Provost é um cineasta que se projetou há mais de 15 anos, com a estreia de Séraphine, um grande sucesso e vencedor de prêmios na França. Desde então, ele parece perseguir uma ideia de reproduzir o sucesso daquele filme, tentando revitalizar histórias de época e situações onde o conservadorismo das imagens seja tragado por uma narrativa mais arrojada. Em A Musa de Bonnard, a história do célebre pintor francês e a sua história de amor que durou décadas contra muitas adversidades seria um prato cheio para que alguma modernidade tomasse pé dos eventos, em determinado ponto. Nesse sentido, o filme parece almejar um lugar que raramente alcança.

Existe um lugar mais estridente que é ambicionado pela produção, que conta com dois grandes atores como protagonistas. Seja pelo despojamento dos corpos, pela entrega de seus intérpretes, ou pelas situações frontais que o filme apresenta, A Musa de Bonnard nunca deixa de seduzir. Mas por trás dessa fachada ambiciosa, o que temos de verdade é uma obra mais sossegada do que acredita ser, com um teto de ideias e realização mais próximo do chão que gostaria de admitir ter. Não há o descontrole emocional que o ligaria a algumas obras mais pungentes, nem o arrojo narrativo e estético que faria dele alguns degraus acima de onde está.

O conforto apresentado em cena só é desafiado a partir da fricção entre os desejos de atores como Cécile de France e Vincent Macaigne. Não é pela sua carnalidade que o filme necessariamente se impõe (embora ela seja um ponto de discussão), mas pela potência com o qual seus protagonistas se entregam. A Marthe que Cécile apresenta é uma mulher visivelmente alterada pelos anos avançados, e cujas nuances são observadas no exato momento desejado; uma cena onde Marthe confessa a uma “rival” sua admiração e posterior decepção pela mesma tinha sido apresentada com exatidão no momento que o filme flagra, capturando toda a complexidade de um trabalho de atriz.
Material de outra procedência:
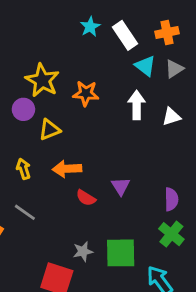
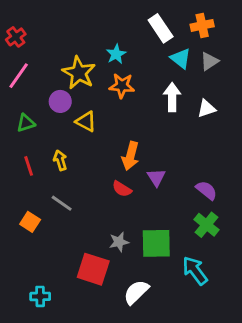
cyan star: (90, 27) -> (116, 54), moved
yellow triangle: (50, 130) -> (86, 122), turned 50
orange arrow: (67, 169) -> (130, 156), moved, turned -72
purple semicircle: (171, 199) -> (206, 190), turned -50

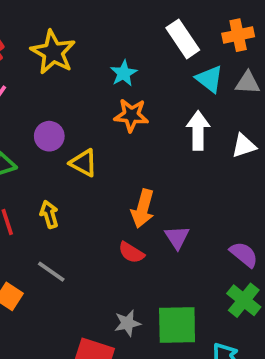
gray triangle: (209, 61) -> (248, 83), turned 36
yellow star: (79, 73) -> (53, 52), moved

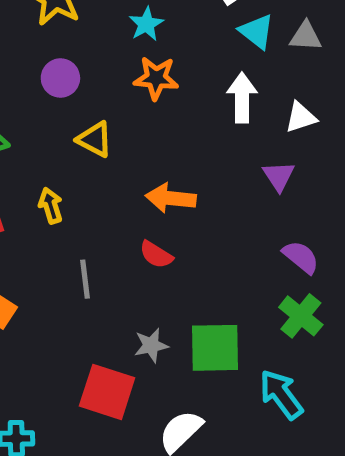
purple circle: (49, 136) -> (60, 78), moved
orange arrow: (143, 209) -> (171, 198), turned 81
purple triangle: (177, 237) -> (279, 176), moved
gray line: (51, 272) -> (85, 279), moved, turned 48

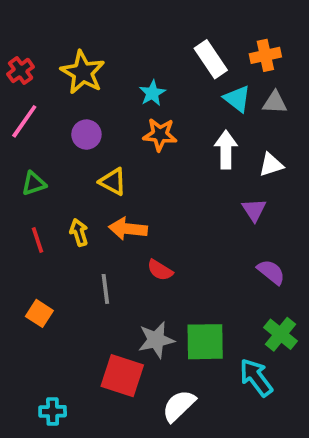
orange arrow: (171, 198) -> (128, 229), moved
green cross: (301, 316) -> (280, 334), moved
gray star: (151, 345) -> (156, 340), size x1.4

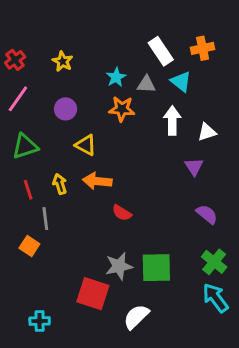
yellow star: (83, 72) -> (63, 61), size x0.6
gray triangle: (275, 102) -> (146, 84), moved
green triangle: (34, 183) -> (25, 146), size x1.4
gray line: (105, 289) -> (45, 219), moved
cyan arrow: (256, 378) -> (216, 298), moved

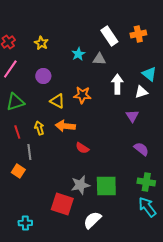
cyan triangle: (181, 82) -> (149, 74), moved
orange star: (122, 109) -> (82, 95), moved
green cross: (214, 262) -> (146, 182), turned -30

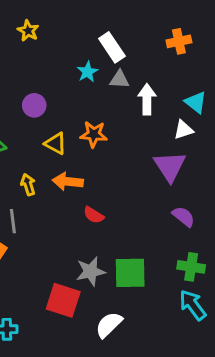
white rectangle: (109, 36) -> (112, 47), moved
yellow star: (41, 43) -> (28, 31), moved
white arrow: (117, 84) -> (147, 99), moved
purple triangle: (132, 116) -> (170, 166), size x1.6

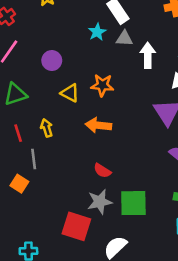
orange arrow: (68, 182) -> (98, 125), moved
red semicircle: (94, 215) -> (102, 171), moved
Macaigne é um caso igualmente especial. Trata-se de um dos profissionais mais interessantes do cinema francês na atualidade, com um magnetismo aguçado em cena que não nos faz tirar os olhos dele. Aqui em A Musa de Bonnard, o ator nunca esteve tão caracterizado, mas nem tais elementos são pesados, nem ele nos deixa afastar do seu poder de sedução. Visto ultimamente em filmes como Madrugada em Paris e Crônica de uma Relação Passageira (onde brilha), Macaigne não nos fornece nada parecido com um olhar reverente a uma biografia. A leveza com o qual se posiciona em cena, o faz tão diferente dos tipos tensos que dedicam a ele, quanto com o tradicional trabalho de captura de performance dita verídica.

É do encontro entre seu elenco como um todo, em cenas muito descontroladas quanto ao almoço no campo, que A Musa de Bonnard consegue nos conectar ao que está contando de maneira absoluta. Um relacionamento entrecruzado de conflitos de ciúmes, sombras de enfermidades constantes e marcado por alguma sexualidade libertária (ainda que, como de costume, com uma pitada machista), são situações esperadas por um filme. Que isso se una de maneira coesa, ainda que sem surpreender, é um trabalho que um grupo de atores é sim capaz de conseguir.